The foundation for the PROTEUS advances is the use of an optimized implementation of combined batch and streaming processing and building around this later scalable real time processes. The developed algorithms and techniques will form a library to be integrated into an enhanced version of Apache Flink, the EU Big Data platform. PROTEUS will contribute to the Big Data area by addressing fundamental challenges related to the scalability and responsiveness of analytics capabilities. The requirements are defined by a steelmaking industrial use case. The techniques developed in PROTEUS are however, general, flexible and portable to all data stream-based domains.


In particular, the project will go beyond the current state-of-art technology by making the following specific original contributions:
  • New strategies for real-time hybrid computation, batch data and data streams.
  • Real-time scalable machine learning for massive, high-velocity and complex data streams analytics.
  • Real-time interactive visual analytics for Big Data.
  • Implementation the new advances on top of Apache Flink.
  • Real-world industrial validation of the technology developed.
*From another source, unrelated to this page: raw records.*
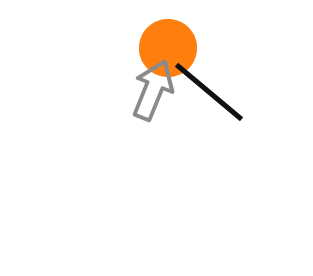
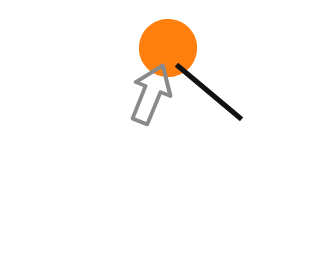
gray arrow: moved 2 px left, 4 px down
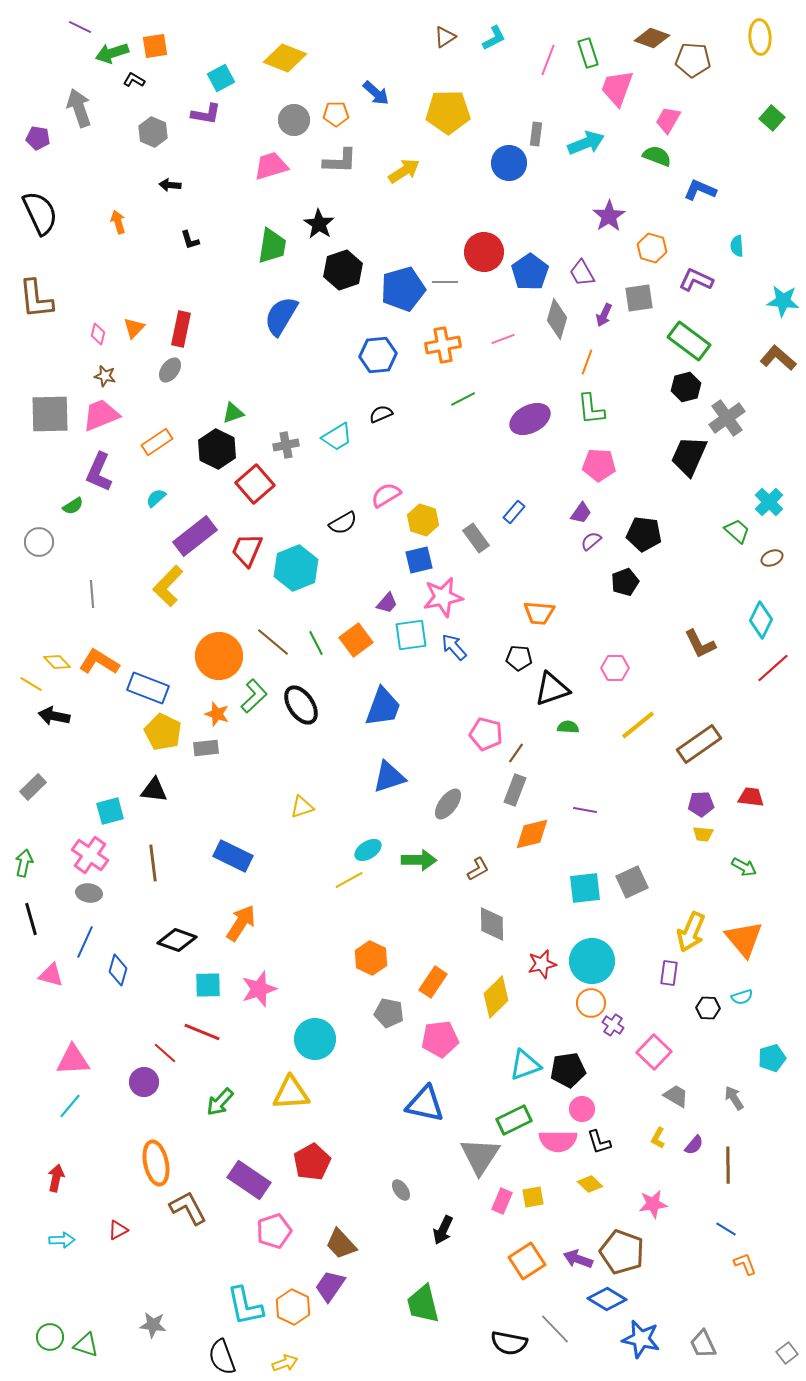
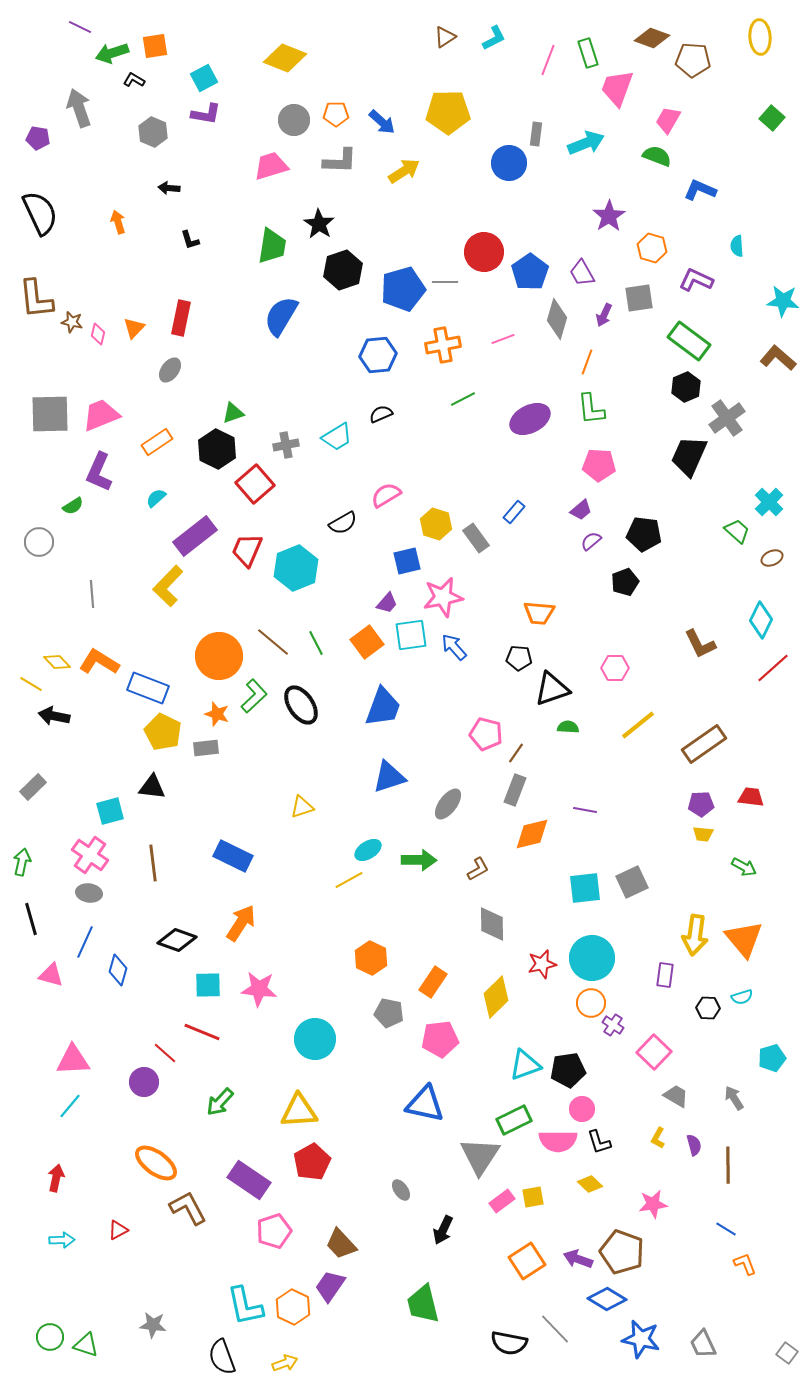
cyan square at (221, 78): moved 17 px left
blue arrow at (376, 93): moved 6 px right, 29 px down
black arrow at (170, 185): moved 1 px left, 3 px down
red rectangle at (181, 329): moved 11 px up
brown star at (105, 376): moved 33 px left, 54 px up
black hexagon at (686, 387): rotated 8 degrees counterclockwise
purple trapezoid at (581, 513): moved 3 px up; rotated 15 degrees clockwise
yellow hexagon at (423, 520): moved 13 px right, 4 px down
blue square at (419, 560): moved 12 px left, 1 px down
orange square at (356, 640): moved 11 px right, 2 px down
brown rectangle at (699, 744): moved 5 px right
black triangle at (154, 790): moved 2 px left, 3 px up
green arrow at (24, 863): moved 2 px left, 1 px up
yellow arrow at (691, 932): moved 4 px right, 3 px down; rotated 15 degrees counterclockwise
cyan circle at (592, 961): moved 3 px up
purple rectangle at (669, 973): moved 4 px left, 2 px down
pink star at (259, 989): rotated 24 degrees clockwise
yellow triangle at (291, 1093): moved 8 px right, 18 px down
purple semicircle at (694, 1145): rotated 55 degrees counterclockwise
orange ellipse at (156, 1163): rotated 42 degrees counterclockwise
pink rectangle at (502, 1201): rotated 30 degrees clockwise
gray square at (787, 1353): rotated 15 degrees counterclockwise
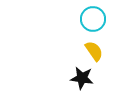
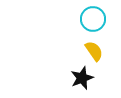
black star: rotated 30 degrees counterclockwise
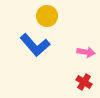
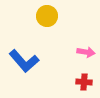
blue L-shape: moved 11 px left, 16 px down
red cross: rotated 28 degrees counterclockwise
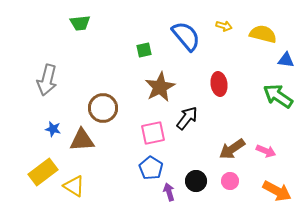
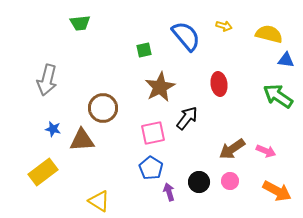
yellow semicircle: moved 6 px right
black circle: moved 3 px right, 1 px down
yellow triangle: moved 25 px right, 15 px down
The PROTEUS impact is manifold:

  • strategic, by reducing the gap and dependency from the US technology, empowering the EU Big Data industry through the enrichment of the EU platform Apache Flink;
  • economic, by fostering the development of new skills and new job positions and opportunities towards economic growth;
  • industrial, by considering real-world requirements from industry and by validating the outcome on an operational setting, and
  •  scientific, by developing original hybrid and streaming analytic architectures that enable scalable online machine learning strategies and advanced interactive visualisation techniques that are applicable for general data streams in other domains.